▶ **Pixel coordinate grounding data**

- Opening Delimiter -

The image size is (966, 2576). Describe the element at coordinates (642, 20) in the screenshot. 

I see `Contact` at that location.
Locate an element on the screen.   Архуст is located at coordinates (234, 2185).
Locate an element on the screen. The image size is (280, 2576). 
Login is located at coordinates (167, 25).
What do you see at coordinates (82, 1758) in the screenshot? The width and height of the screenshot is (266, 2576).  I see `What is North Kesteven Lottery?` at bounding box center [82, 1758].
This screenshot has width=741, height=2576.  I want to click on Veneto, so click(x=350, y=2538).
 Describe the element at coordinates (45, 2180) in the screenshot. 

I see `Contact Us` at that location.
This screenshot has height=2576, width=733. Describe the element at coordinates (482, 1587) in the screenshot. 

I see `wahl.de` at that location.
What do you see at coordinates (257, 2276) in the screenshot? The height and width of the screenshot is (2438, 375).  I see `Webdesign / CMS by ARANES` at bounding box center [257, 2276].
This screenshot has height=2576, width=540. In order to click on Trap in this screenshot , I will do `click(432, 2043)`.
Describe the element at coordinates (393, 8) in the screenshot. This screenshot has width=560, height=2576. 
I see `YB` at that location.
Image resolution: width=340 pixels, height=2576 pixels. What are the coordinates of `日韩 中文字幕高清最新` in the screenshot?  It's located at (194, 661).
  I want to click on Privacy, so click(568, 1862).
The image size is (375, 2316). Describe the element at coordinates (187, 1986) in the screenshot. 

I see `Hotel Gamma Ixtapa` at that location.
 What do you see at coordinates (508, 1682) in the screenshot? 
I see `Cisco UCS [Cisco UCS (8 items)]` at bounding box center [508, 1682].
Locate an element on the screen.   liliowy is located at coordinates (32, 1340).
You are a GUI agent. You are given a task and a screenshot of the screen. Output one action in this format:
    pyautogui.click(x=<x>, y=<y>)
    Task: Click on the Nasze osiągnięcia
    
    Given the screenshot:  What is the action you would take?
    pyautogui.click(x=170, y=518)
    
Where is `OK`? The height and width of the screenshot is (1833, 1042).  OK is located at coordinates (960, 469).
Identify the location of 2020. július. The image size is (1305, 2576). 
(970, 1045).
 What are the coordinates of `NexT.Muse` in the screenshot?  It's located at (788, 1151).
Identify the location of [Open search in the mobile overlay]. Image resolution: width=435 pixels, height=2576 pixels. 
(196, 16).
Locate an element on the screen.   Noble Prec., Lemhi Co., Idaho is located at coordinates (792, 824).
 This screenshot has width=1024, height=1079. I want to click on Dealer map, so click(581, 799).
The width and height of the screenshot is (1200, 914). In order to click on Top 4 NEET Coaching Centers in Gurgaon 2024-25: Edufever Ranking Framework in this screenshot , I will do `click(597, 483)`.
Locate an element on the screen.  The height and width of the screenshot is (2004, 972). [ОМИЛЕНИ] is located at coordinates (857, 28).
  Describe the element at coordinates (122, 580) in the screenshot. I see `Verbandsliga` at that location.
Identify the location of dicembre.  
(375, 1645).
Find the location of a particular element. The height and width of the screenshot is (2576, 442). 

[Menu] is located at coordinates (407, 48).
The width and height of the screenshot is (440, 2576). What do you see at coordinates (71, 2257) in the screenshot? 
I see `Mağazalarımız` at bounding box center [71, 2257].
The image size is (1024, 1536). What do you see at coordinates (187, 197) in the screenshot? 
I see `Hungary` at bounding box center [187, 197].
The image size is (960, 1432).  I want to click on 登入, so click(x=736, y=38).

- Closing Delimiter -

▶ **Task instructions**
Write out the data exactly as it stands.

▶ **Solution for this problem**
The image size is (966, 2576). Describe the element at coordinates (642, 20) in the screenshot. 

I see `Contact` at that location.
Locate an element on the screen.   Архуст is located at coordinates (234, 2185).
Locate an element on the screen. The image size is (280, 2576). 
Login is located at coordinates (167, 25).
What do you see at coordinates (82, 1758) in the screenshot? The width and height of the screenshot is (266, 2576).  I see `What is North Kesteven Lottery?` at bounding box center [82, 1758].
This screenshot has width=741, height=2576.  I want to click on Veneto, so click(x=350, y=2538).
 Describe the element at coordinates (45, 2180) in the screenshot. 

I see `Contact Us` at that location.
This screenshot has height=2576, width=733. Describe the element at coordinates (482, 1587) in the screenshot. 

I see `wahl.de` at that location.
What do you see at coordinates (257, 2276) in the screenshot? The height and width of the screenshot is (2438, 375).  I see `Webdesign / CMS by ARANES` at bounding box center [257, 2276].
This screenshot has height=2576, width=540. In order to click on Trap in this screenshot , I will do `click(432, 2043)`.
Describe the element at coordinates (393, 8) in the screenshot. This screenshot has width=560, height=2576. 
I see `YB` at that location.
Image resolution: width=340 pixels, height=2576 pixels. What are the coordinates of `日韩 中文字幕高清最新` in the screenshot?  It's located at (194, 661).
  I want to click on Privacy, so click(568, 1862).
The image size is (375, 2316). Describe the element at coordinates (187, 1986) in the screenshot. 

I see `Hotel Gamma Ixtapa` at that location.
 What do you see at coordinates (508, 1682) in the screenshot? 
I see `Cisco UCS [Cisco UCS (8 items)]` at bounding box center [508, 1682].
Locate an element on the screen.   liliowy is located at coordinates (32, 1340).
You are a GUI agent. You are given a task and a screenshot of the screen. Output one action in this format:
    pyautogui.click(x=<x>, y=<y>)
    Task: Click on the Nasze osiągnięcia
    
    Given the screenshot:  What is the action you would take?
    pyautogui.click(x=170, y=518)
    
Where is `OK`? The height and width of the screenshot is (1833, 1042).  OK is located at coordinates (960, 469).
Identify the location of 2020. július. The image size is (1305, 2576). 
(970, 1045).
 What are the coordinates of `NexT.Muse` in the screenshot?  It's located at (788, 1151).
Identify the location of [Open search in the mobile overlay]. Image resolution: width=435 pixels, height=2576 pixels. 
(196, 16).
Locate an element on the screen.   Noble Prec., Lemhi Co., Idaho is located at coordinates (792, 824).
 This screenshot has width=1024, height=1079. I want to click on Dealer map, so click(581, 799).
The width and height of the screenshot is (1200, 914). In order to click on Top 4 NEET Coaching Centers in Gurgaon 2024-25: Edufever Ranking Framework in this screenshot , I will do `click(597, 483)`.
Locate an element on the screen.  The height and width of the screenshot is (2004, 972). [ОМИЛЕНИ] is located at coordinates (857, 28).
  Describe the element at coordinates (122, 580) in the screenshot. I see `Verbandsliga` at that location.
Identify the location of dicembre.  
(375, 1645).
Find the location of a particular element. The height and width of the screenshot is (2576, 442). 

[Menu] is located at coordinates (407, 48).
The width and height of the screenshot is (440, 2576). What do you see at coordinates (71, 2257) in the screenshot? 
I see `Mağazalarımız` at bounding box center [71, 2257].
The image size is (1024, 1536). What do you see at coordinates (187, 197) in the screenshot? 
I see `Hungary` at bounding box center [187, 197].
The image size is (960, 1432).  I want to click on 登入, so click(x=736, y=38).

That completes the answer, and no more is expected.